- La Route de la Bière
Par Muriel Lombaerts
Alexandre Dumont de Chassart est à la tête de la Brasserie Jandrain-Jandrenouille située dans une ancienne ferme du Brabant wallon depuis 13 ans. Il y brasse aussi bien ses propres bières que celles élaborées sur mesure pour des partenaires professionnels, des particuliers, des associations ou des bars. Avec l’objectif de travailler en circuit-court.
La ferme de la Féculerie, à Jandrain-Jandrenouille (Orp-Jauche), existe depuis le XIVe siècle et a appartenu au Duché de Brabant. A l’origine, il n’y avait qu’un seul bâtiment en moellon de silex mais, au XVIIIe, les lieux ont été remodelés pour former une ferme en carré, typiquement hesbignonne.
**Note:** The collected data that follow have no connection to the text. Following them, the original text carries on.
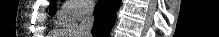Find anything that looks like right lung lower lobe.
<instances>
[{
	"label": "right lung lower lobe",
	"instance_id": "1",
	"mask_svg": "<svg viewBox=\"0 0 219 37\" xmlns=\"http://www.w3.org/2000/svg\"><path fill=\"white\" fill-rule=\"evenodd\" d=\"M121 0H100L95 6L93 37H108L116 19Z\"/></svg>",
	"mask_w": 219,
	"mask_h": 37
}]
</instances>
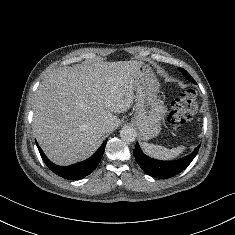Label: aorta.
<instances>
[{
    "mask_svg": "<svg viewBox=\"0 0 235 235\" xmlns=\"http://www.w3.org/2000/svg\"><path fill=\"white\" fill-rule=\"evenodd\" d=\"M136 132L133 128L131 127H124L120 131V137L123 141L127 143L134 142L136 139Z\"/></svg>",
    "mask_w": 235,
    "mask_h": 235,
    "instance_id": "1",
    "label": "aorta"
}]
</instances>
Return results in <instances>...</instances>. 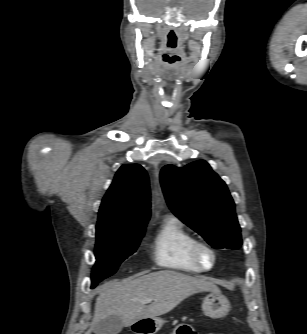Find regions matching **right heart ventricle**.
I'll return each mask as SVG.
<instances>
[{
  "label": "right heart ventricle",
  "instance_id": "1",
  "mask_svg": "<svg viewBox=\"0 0 307 334\" xmlns=\"http://www.w3.org/2000/svg\"><path fill=\"white\" fill-rule=\"evenodd\" d=\"M195 236L174 217H166L151 240L152 259L159 267L184 273H201L191 258Z\"/></svg>",
  "mask_w": 307,
  "mask_h": 334
}]
</instances>
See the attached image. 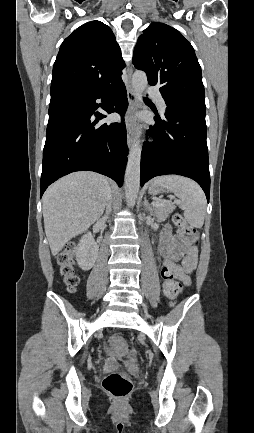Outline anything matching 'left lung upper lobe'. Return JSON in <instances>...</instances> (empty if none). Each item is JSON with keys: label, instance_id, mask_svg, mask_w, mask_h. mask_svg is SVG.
<instances>
[{"label": "left lung upper lobe", "instance_id": "obj_1", "mask_svg": "<svg viewBox=\"0 0 254 433\" xmlns=\"http://www.w3.org/2000/svg\"><path fill=\"white\" fill-rule=\"evenodd\" d=\"M133 64L146 72L149 85H160L167 107L187 105L206 111L201 67L193 47L176 29L151 23L138 38Z\"/></svg>", "mask_w": 254, "mask_h": 433}]
</instances>
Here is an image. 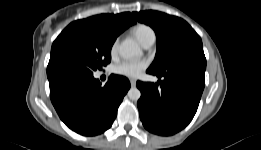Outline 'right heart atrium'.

Alors qu’un beau porche où trône la date de 1762 fait office d’entrée, un logis à double corps établi sur deux niveaux lui fait face, tandis que les ailes latérales abritent les étables sous fenils. Les granges, un puits et une porcherie complètent le tableau. Il s’agissait alors d’une ferme défensive qui ne comportait quasi pas d’ouverture vers l’extérieur. Lors de batailles telles que celle de Ramillies, en 1706, les fermiers s’y réfugiaient après avoir rentré le bétail…
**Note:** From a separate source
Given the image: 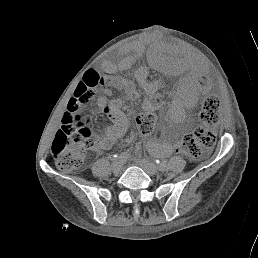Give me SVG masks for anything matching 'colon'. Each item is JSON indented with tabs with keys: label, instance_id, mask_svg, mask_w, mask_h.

« A l’époque, dans les fermes, on faisait tout et, donc, on brassait déjà, raconte Alexandre Dumont de Chassart. Entendons-nous bien : il devait s’agir d’une grosse casserole dans laquelle on faisait bouillir du grain, moulu ou pas. Une fois la sauce versée dans un tonneau, elle fermentait. C’était deux fois plus rassurant de boire cette mixture que de l’eau. Comme celle-ci avait été chauffée, certains germent mouraient, puis venait la fermentation et enfin l’acidité. Des bières étaient aussi élaborées pour les ouvriers saisonniers. »
De la mécanique au houblon
Né à Ixelles, le 24 août 1969, Alexandre a fait son cursus scolaire à Boitsfort avant de suivre des études d’ingénieur civil en mécanique à l’UCL, d’où il sortit diplômé en 1993. « C’était la crise, comme toujours en Belgique (rire). Je me suis réfugié dans ce qui devait être probablement la meilleure banque : la Générale. J’y suis resté 7 ans, puis j’ai fait un bref passage chez Euronext. Depuis 18 ans, je travaille pour des Américains dans le domaine du houblon et l’import-export. »
C’est en 2004 que le jeune homme décide de racheter la ferme de la Féculerie afin de s’y installer. Tout était encore aux standards du XIXe siècle, avec la présence d’amiante et un sol en béton. Alexandre décide de tout rénover en conservant le charme des lieux et en respectant la structure extérieure et les éléments modernes nécessaires. L’été 2007, avec un camarade d’université, ce passionné de houblon lance le projet de la brasserie.
Des ingrédients locaux à 99%
Aujourd’hui, le propriétaire continue en solo et développe d’autres idées. Depuis 2016, il apporte une dimension supplémentaire à son métier. « Faire de la bonne bière, c’est bien, mais il faut lui amener quelque chose de plus. J’essaie de rentrer en circuit court. L’orge vient d’une ferme de Corroy-le-Grand et il est malté chez Boortmalt, à Gembloux. En fait, 99% des ingrédients sont locaux. Seul le houblon vient des Etats-Unis, il est produit par la société dans laquelle je travaille ». Au niveau de l’énergie, les nonante-six panneaux solaires assurent 80% de l’électricité. « La brasserie avance mais pas à n’importe quel prix : en tentant de donner une composante de durabilité. Deux personnes travaillent à temps plein et nous tenons également à garder une ligne de conduite au niveau social. »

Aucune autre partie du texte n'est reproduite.